One exception to the pattern is China, which has experienced extraordinary economic growth of over 10% annually during the last decade.
In surveys conducted only in urban areas, most Chinese say that economic growth has been fairly distributed even though economists say the gap between rural and urban areas has widened sharply.
But the Chinese public is strongly concerned about the pace of globalisation, which is dramatically transforming the physical and social landscape of cities like Shanghai.
So it appears that for some emerging market countries, concern about globalisation centres around social dislocation rather than its economic costs.
The same pattern may apply in India in cities like Bangalore, although polling was not completed there in time to be included in this survey.
The survey, which was conducted before the recent sharp falls in world share markets, also shows considerable unease about deteriorating economic conditions, especially in rich countries.

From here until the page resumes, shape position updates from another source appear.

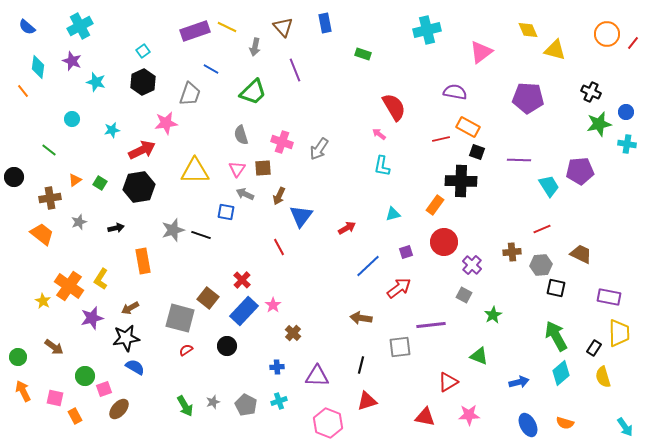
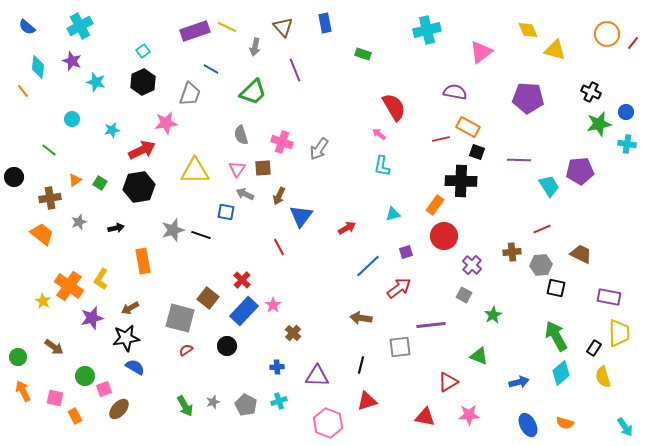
red circle at (444, 242): moved 6 px up
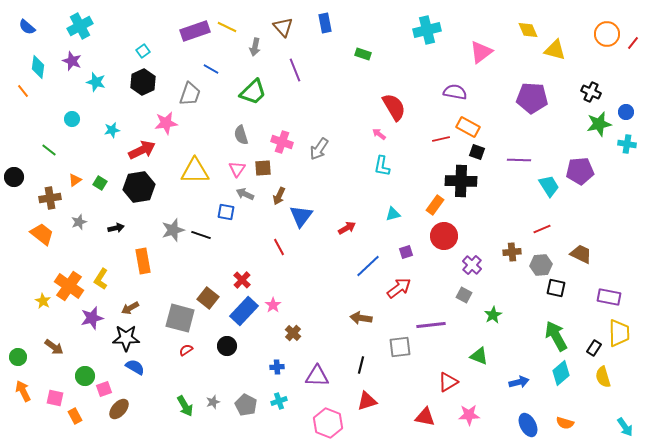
purple pentagon at (528, 98): moved 4 px right
black star at (126, 338): rotated 8 degrees clockwise
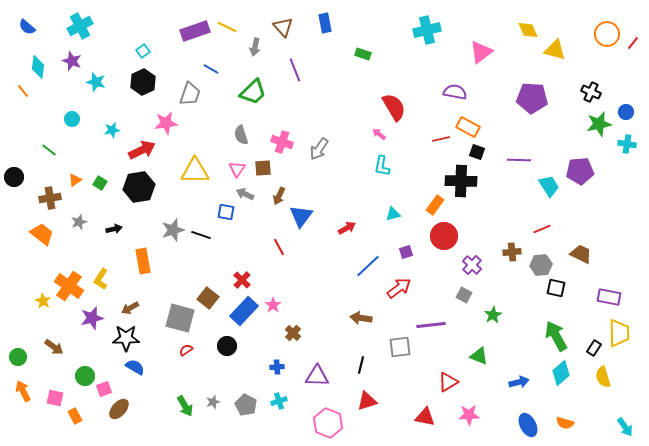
black arrow at (116, 228): moved 2 px left, 1 px down
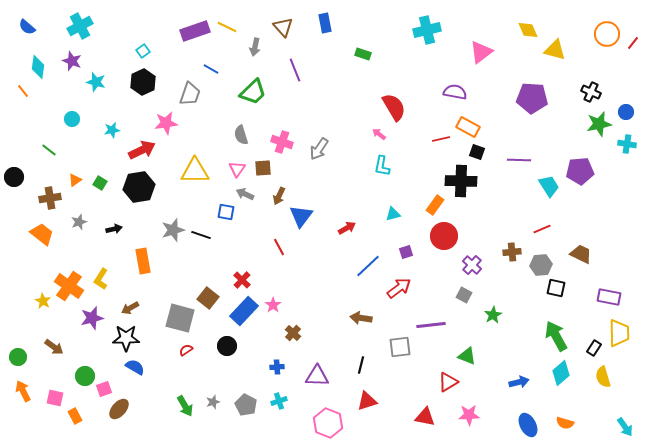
green triangle at (479, 356): moved 12 px left
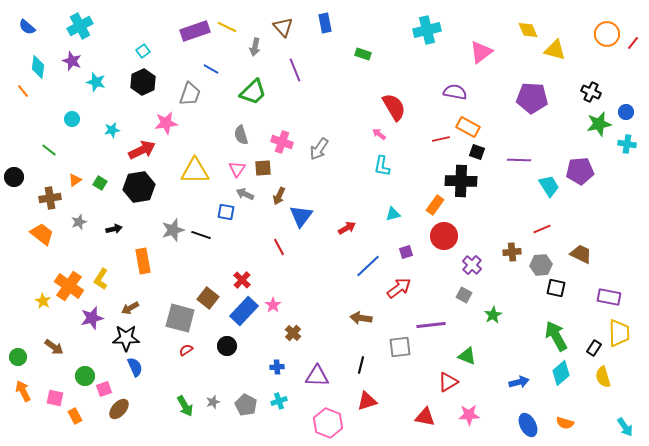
blue semicircle at (135, 367): rotated 36 degrees clockwise
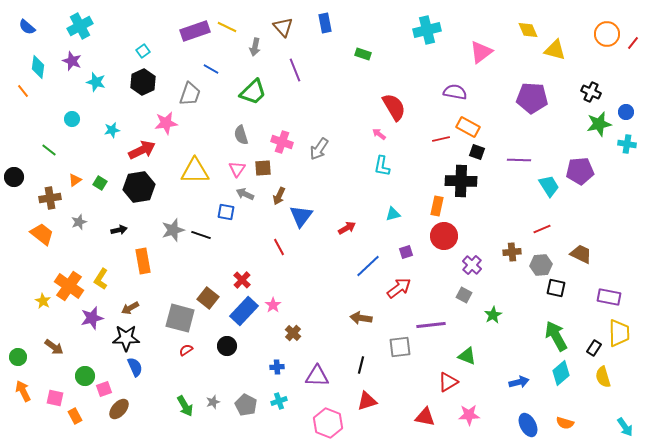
orange rectangle at (435, 205): moved 2 px right, 1 px down; rotated 24 degrees counterclockwise
black arrow at (114, 229): moved 5 px right, 1 px down
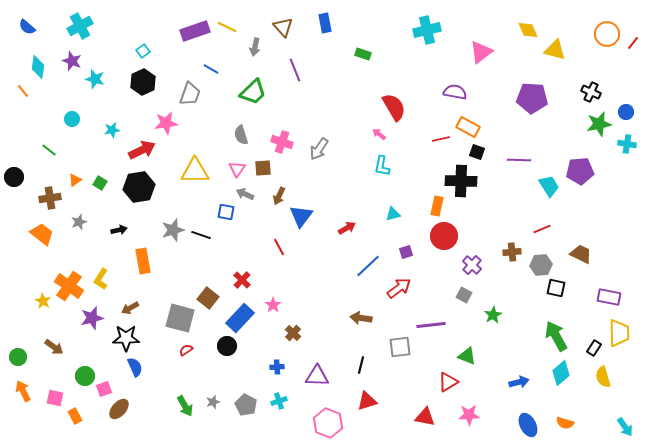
cyan star at (96, 82): moved 1 px left, 3 px up
blue rectangle at (244, 311): moved 4 px left, 7 px down
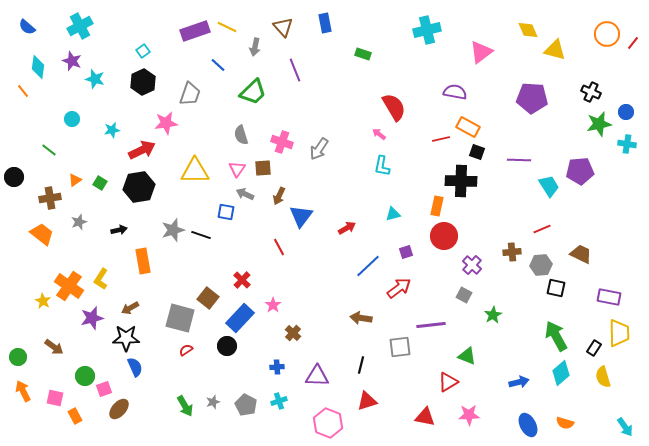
blue line at (211, 69): moved 7 px right, 4 px up; rotated 14 degrees clockwise
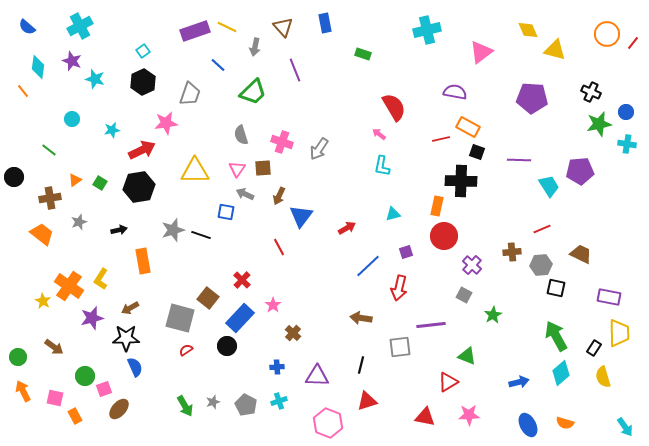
red arrow at (399, 288): rotated 140 degrees clockwise
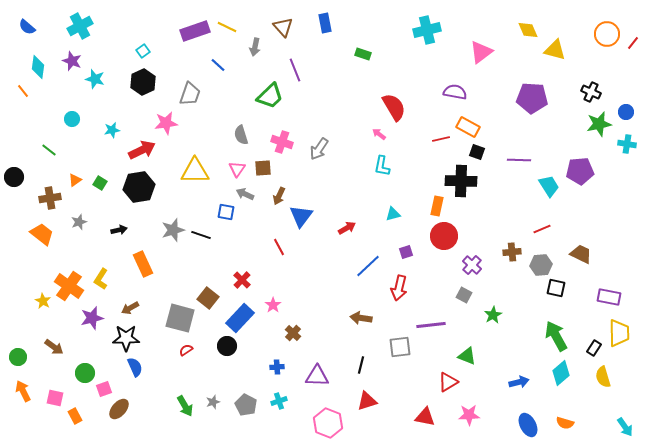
green trapezoid at (253, 92): moved 17 px right, 4 px down
orange rectangle at (143, 261): moved 3 px down; rotated 15 degrees counterclockwise
green circle at (85, 376): moved 3 px up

Only 22% of US citizens said economic conditions were getting better in their country, with 78% saying they were getting worse.
Citizens in France, Italy and Japan are equally pessimistic, with only 22% of French people and 33% of Japanese saying conditions were getting better.
In contrast, there was economic optimism in China, Russia, Canada, Australia, and the UAE, all countries which are benefitting from increased economic growth, partly as the result of rising commodity prices for oil and minerals.
It is also striking that among rich countries, concern about globalisation is strongest among Western European countries such as France, Spain, and Italy who favour a social model of development.
It is slightly weaker in "Anglo-Saxon" economies such as the US and the UK, where growth is actually slowing faster and inequality has been rising more sharply.
"There is real public concern about the direction of the economy, but it's not only about a downturn. It also has to do with how fairly the benefits and burdens are shared, and the pace of globalisation," said Doug Miller, director of Globescan, the polling company that conducted the survey on behalf of the BBC.
With growing protectionist rhetoric among Democrats ahead of a presidential election in the US, the poll suggests that restarting the stalled world trade talks - and overcoming the growing scepticism about the benefits of free trade in industrial countries - could be an uphill task.
Globescan interviewed 34,528 people in Argentina, Australia, Brazil, Canada, Chile, China, Costa Rica, Egypt, El Salvador, France, Ghana, Germany, Great Britain, Guatemala, Honduras, India, Indonesia, Israel, Italy, Japan, Kenya, Lebanon, Mexico, Nicaragua, Nigeria, Panama, the Philippines, Portugal, Russia, South Korea, Spain, Turkey, UAE, and the United States.
Interviews were conducted face-to-face or by telephone between 31 October 2007 and 25 January 2008, before recent falls in world share prices.
In 16 of the 34 countries, the sample was limited to major urban areas.
The margin of error per country ranges from +/- 2.4% to 4.4%.